Algerian WW2 military airfield

Sainte-Barbe du Tlélat Airfield was a World War II military airfield in Algeria near the city of Oued Tlélat.

The airfield was a temporary facility used by the United States Army Air Force Twelfth Air Force during the North African Campaign against the German Afrika Korps. It was the home of the 27th Fighter Group from 26 December 1942 until mid-January 1943, which flew A-20 Havoc light bombers.

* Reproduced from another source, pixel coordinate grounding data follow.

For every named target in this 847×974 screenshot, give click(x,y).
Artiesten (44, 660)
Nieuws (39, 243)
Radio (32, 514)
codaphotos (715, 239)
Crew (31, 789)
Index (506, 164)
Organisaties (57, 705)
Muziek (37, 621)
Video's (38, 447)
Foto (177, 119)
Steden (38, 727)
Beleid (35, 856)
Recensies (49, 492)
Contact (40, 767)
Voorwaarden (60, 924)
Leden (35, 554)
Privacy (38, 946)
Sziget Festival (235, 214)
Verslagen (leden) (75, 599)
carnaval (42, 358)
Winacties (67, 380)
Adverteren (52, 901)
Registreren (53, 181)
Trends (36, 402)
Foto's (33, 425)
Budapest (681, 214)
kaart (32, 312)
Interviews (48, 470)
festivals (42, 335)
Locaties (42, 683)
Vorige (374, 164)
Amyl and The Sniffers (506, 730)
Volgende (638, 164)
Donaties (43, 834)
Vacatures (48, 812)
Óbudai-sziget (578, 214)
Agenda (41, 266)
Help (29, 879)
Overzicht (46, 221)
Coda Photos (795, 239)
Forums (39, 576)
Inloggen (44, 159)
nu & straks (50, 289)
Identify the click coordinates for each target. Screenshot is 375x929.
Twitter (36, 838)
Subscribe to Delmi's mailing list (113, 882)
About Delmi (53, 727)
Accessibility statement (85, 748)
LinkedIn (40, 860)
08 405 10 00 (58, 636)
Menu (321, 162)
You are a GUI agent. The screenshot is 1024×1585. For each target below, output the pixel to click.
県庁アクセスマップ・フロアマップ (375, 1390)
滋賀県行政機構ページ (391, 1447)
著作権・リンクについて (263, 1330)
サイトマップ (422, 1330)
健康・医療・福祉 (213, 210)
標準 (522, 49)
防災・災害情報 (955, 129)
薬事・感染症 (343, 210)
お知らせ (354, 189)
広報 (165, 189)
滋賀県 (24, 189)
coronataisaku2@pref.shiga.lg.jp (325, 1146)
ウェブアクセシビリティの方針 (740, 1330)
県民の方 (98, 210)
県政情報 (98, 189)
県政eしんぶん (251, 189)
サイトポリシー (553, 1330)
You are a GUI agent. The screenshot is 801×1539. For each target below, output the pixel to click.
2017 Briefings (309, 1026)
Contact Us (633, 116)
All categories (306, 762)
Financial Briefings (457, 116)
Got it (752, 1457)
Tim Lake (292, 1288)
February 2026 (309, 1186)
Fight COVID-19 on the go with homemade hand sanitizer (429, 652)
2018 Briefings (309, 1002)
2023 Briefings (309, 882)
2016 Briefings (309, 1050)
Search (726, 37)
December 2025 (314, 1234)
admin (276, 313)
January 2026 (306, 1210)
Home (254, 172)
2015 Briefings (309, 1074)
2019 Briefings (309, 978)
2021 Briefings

The airfield consisted of grass or Pierced Steel Planking runways and parking and dispersal areas, with support structures were quickly constructed out of wood or tents, along with (if needed) a temporary steel control tower. Six-man tents were used for billeting, lined up in rows with the orderly room and the mess hall at one end. There was one, dimly lit, light bulb at the center of each tent. The tent floor was grass or more commonly, dirt. Eventually plywood was scavenged for flooring; wooden cots were used for beds, and ubiquitous 55-gallon drums were converted into a heater/stove and other uses.

The ground echelon of the 301st Bombardment Group also was assigned to the airfield in December 1942 and the airfield was dismantled in March 1943. Today, there is little or no evidence of the airfield, with the land now used in agriculture.